O avanço ocorre em uma região que até poucos anos atrás tinha participação bem menor na produção nacional de carne suína. Mato Grosso do Sul passou a ocupar a quinta posição no ranking brasileiro de abates, atrás de Estados com tradição muito mais antiga na atividade, como Santa Catarina, Paraná, Rio Grande do Sul e Minas Gerais.
Parte dessa expansão está associada à disponibilidade de milho e soja, principais componentes da alimentação dos animais e responsáveis pela maior parcela do custo de produção. A proximidade entre as granjas e as regiões produtoras de grãos reduz distâncias no abastecimento de ração e cria condições para a instalação de novas unidades produtivas e industriais.
Outro fator é o crescimento do número de matrizes. Em 2026, mais de 111,5 mil matrizes já estavam cadastradas no Programa Leitão Vida, política estadual de incentivo à produção. Até o início de junho, 272 estabelecimentos participavam do programa.

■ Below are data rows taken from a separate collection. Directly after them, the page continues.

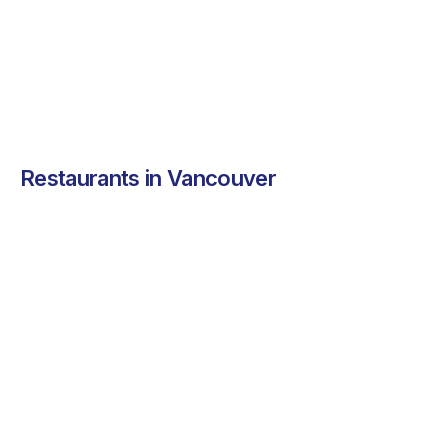
peri peri dishes to
your office.
See more ➜
See more ➜
Restaurants in Vancouver
WELA
WELA brings bold,
exciting flavors to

No mesmo período, 1,63 milhão de suínos haviam sido abatidos dentro do programa e os incentivos concedidos aos produtores superavam R$ 45 milhões. A atividade também acumulou aproximadamente R$ 1,7 bilhão em cartas-consulta aprovadas pelo Fundo Constitucional de Financiamento do Centro-Oeste (FCO) nos últimos sete anos.
A política de incentivo passou ainda por mudanças. O novo protocolo do Leitão Vida ampliou as exigências relacionadas à biossegurança, bem-estar animal, rastreabilidade, sustentabilidade e utilização de tecnologias nas propriedades.
Dos 272 estabelecimentos participantes neste ano, 239 já haviam migrado para o novo sistema de conformidade. A intenção é atrelar parte dos incentivos não apenas ao volume produzido, mas também ao cumprimento de padrões técnicos, sanitários e ambientais.
Para o produtor, essa mudança ganha importância porque a expansão da atividade depende cada vez mais do acesso a mercados exigentes. Sanidade, rastreabilidade e biossegurança deixaram de ser apenas questões internas das granjas e passaram a influenciar diretamente a capacidade de frigoríficos e produtores alcançarem novos compradores.
Mato Grosso do Sul também ampliou sua estrutura industrial. Unidades instaladas no Estado vêm aumentando a capacidade de abate, movimento necessário para acompanhar o crescimento das granjas e evitar um desequilíbrio entre a oferta de animais e a capacidade de processamento.
A expansão da suinocultura cria ainda uma demanda adicional para a agricultura estadual. Cada aumento no alojamento de animais significa maior consumo de milho e farelo de soja, estabelecendo uma relação direta entre o crescimento das granjas e o mercado regional de grãos.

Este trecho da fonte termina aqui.